There was a short, but glorious, period when The McManus in Dundee hosted a sequence of world-class travelling exhibitions.
You may remember the crowds thronging to Leonardo Da Vinci drawings, Cecil Beaton’s royal photographs and those wonderful Roman treasures loaned by the British Museum which smashed attendance records.
This extraordinary gold rush of crowd-pulling displays began in 2010 when The McManus captured a showing of Titian’s Diane and Acteon.
One thousand people a day flocked to see the c1556 masterpiece.
The Penitent Magdalen
Now, the Dorotheum sale of Old Master paintings in Vienna on Wednesday includes a lost Titian, The Penitent Magdalen, the artist’s most frequently commissioned theme.

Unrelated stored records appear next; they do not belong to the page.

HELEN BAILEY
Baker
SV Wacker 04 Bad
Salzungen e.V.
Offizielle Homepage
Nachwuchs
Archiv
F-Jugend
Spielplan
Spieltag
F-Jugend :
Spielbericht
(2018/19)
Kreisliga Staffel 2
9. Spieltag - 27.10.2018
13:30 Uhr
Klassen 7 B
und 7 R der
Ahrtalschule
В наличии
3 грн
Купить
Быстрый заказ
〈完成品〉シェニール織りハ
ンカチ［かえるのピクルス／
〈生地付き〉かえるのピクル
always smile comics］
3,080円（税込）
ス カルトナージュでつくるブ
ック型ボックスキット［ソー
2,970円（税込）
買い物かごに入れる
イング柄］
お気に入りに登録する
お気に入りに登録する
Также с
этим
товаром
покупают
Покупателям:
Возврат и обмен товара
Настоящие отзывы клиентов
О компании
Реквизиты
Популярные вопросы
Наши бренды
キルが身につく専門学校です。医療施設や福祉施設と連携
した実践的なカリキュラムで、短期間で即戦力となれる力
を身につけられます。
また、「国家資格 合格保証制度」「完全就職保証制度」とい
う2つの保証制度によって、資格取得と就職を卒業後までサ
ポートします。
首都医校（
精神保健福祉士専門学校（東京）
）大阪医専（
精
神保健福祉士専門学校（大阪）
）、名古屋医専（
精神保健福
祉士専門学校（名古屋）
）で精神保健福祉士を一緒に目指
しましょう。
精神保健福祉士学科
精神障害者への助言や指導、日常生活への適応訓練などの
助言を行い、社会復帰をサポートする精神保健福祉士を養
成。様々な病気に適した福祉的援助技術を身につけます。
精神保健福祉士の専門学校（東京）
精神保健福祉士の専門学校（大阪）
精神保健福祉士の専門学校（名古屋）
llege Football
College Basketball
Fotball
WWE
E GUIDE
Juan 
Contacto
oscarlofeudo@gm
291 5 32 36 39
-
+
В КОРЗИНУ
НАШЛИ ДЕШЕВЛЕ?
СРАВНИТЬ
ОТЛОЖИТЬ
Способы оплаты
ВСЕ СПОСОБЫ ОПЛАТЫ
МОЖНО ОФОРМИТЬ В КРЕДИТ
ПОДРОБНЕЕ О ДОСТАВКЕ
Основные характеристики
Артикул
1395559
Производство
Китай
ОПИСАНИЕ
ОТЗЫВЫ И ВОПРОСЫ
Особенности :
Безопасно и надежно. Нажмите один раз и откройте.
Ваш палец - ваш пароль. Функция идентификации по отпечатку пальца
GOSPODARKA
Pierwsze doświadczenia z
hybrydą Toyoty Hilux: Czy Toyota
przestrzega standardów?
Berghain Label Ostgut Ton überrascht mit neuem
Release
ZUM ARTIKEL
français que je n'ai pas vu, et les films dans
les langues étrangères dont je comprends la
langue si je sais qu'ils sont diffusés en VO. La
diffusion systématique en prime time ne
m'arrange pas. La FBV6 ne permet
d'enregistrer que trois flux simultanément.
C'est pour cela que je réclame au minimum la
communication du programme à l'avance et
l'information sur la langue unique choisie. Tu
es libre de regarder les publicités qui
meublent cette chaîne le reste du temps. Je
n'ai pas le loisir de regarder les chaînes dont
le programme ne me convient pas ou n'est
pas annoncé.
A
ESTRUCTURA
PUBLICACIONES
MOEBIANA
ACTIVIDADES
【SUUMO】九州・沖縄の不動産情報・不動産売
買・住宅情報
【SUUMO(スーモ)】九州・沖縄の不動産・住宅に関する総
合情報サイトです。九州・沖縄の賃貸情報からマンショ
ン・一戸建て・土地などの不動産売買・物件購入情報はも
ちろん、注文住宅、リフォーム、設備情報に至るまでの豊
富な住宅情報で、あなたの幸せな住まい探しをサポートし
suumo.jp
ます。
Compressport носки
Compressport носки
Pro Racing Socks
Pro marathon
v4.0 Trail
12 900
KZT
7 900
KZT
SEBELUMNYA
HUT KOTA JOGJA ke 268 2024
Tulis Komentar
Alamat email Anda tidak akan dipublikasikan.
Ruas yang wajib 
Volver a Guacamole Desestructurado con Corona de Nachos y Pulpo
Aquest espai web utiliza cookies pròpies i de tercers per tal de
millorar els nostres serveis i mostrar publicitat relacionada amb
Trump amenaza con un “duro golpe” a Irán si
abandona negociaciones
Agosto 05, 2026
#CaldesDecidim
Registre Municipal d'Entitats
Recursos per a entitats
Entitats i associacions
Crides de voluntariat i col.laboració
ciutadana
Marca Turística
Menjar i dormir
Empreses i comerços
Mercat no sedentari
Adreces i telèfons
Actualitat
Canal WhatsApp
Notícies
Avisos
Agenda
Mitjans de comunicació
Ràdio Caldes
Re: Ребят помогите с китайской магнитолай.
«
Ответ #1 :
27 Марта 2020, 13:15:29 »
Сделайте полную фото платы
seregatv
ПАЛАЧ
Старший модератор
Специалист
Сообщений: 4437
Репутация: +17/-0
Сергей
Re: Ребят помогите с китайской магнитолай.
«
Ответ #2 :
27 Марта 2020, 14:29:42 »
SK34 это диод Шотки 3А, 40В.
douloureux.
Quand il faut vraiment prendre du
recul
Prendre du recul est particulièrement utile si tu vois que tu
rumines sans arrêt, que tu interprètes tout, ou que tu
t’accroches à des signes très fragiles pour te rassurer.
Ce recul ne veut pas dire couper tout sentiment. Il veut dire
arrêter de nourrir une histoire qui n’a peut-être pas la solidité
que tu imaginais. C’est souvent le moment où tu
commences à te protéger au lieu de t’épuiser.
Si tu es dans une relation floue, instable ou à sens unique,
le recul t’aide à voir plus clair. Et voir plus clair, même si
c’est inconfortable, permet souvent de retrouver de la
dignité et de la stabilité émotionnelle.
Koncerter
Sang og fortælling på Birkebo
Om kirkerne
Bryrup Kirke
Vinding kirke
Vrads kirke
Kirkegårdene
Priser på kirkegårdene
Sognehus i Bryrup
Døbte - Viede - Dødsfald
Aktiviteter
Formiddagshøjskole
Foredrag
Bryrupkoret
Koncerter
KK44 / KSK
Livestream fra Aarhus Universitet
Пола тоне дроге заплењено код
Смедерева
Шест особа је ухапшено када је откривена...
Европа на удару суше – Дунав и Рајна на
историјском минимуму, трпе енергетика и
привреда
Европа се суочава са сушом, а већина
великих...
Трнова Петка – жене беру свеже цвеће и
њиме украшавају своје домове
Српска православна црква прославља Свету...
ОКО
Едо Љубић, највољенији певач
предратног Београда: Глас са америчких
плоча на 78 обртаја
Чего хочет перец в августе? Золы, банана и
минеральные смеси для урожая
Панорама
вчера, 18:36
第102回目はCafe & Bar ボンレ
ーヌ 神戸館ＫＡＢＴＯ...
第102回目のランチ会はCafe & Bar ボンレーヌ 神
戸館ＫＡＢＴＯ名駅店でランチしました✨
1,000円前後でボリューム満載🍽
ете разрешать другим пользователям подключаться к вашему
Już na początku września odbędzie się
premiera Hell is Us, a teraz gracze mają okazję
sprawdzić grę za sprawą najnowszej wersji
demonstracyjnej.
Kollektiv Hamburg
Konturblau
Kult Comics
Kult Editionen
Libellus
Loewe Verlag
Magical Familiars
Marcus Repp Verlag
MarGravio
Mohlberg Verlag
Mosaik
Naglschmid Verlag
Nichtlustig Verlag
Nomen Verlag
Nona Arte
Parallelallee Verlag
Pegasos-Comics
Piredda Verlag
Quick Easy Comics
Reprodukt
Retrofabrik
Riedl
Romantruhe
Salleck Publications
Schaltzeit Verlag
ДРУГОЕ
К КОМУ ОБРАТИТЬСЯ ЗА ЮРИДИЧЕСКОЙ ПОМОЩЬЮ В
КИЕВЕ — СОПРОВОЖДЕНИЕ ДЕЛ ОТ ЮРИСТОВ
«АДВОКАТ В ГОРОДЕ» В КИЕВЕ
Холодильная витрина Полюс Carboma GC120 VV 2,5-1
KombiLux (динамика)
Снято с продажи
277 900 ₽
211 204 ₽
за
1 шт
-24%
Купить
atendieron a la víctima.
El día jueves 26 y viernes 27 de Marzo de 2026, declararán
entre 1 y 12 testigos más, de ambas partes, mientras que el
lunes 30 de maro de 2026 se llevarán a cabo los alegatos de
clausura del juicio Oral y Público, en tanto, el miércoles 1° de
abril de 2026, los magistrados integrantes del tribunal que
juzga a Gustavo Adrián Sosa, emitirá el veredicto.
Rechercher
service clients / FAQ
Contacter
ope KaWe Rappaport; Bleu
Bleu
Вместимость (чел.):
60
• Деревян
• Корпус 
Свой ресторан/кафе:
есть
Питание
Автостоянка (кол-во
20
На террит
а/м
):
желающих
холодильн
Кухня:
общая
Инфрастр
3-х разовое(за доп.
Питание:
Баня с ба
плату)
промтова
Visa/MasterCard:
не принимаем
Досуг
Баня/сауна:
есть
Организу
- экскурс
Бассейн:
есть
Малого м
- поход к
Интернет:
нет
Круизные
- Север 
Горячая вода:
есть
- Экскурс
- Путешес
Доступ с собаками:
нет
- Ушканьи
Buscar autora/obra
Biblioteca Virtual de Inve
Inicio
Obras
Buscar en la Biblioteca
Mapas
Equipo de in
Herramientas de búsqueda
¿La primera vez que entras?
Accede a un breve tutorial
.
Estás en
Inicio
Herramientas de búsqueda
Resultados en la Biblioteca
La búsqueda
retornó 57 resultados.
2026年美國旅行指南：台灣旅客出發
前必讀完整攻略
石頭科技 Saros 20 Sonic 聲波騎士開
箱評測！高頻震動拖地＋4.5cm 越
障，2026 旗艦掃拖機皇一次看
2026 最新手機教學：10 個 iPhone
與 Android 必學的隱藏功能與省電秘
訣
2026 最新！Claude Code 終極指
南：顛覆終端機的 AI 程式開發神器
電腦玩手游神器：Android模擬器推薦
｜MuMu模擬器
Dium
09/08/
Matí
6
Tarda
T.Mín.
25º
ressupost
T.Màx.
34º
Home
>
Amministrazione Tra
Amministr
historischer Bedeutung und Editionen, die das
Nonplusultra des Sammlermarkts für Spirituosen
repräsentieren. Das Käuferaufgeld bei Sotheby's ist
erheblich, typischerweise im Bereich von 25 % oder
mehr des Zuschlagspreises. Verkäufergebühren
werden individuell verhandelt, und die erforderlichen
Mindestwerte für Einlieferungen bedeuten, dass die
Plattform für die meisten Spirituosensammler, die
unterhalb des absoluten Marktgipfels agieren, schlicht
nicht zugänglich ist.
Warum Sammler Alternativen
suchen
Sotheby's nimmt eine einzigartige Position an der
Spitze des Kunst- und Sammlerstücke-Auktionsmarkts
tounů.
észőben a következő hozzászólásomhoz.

Demand for paintings of the saint was strong for more than 40 years during which the artist repeatedly altered and revised the composition. Perhaps it was a quest for perfection, perhaps merely to provide patrons with their own individualised version of the theme.
The Dorotheum’s Magdalen has only recently been discovered by art historians.
Owned by royalty
What is certain is that the painting was in the great art collection of Christina, Queen of Sweden (1629-1689), an avid and learned collector.
It was then acquired for Philippe II, Duke of Orléans in 1721. It also seems probable that it was one of the Penitent Magdalens procured from Titian for the collection of the Holy Roman Emperor, Rudolf II.
Tiziano Vecellio, called Titian (c1485-1576), The Penitent Magdalen, oil on canvas, 45 x 38 inches, will be sold on Wednesday with a £1-£1.5 million estimate.
Coincidentally, one of the last remaining Michelangelo drawings in private hands will go to auction at Christie’s in Paris on May 18. The sketch of a nude man is estimated at £30 million.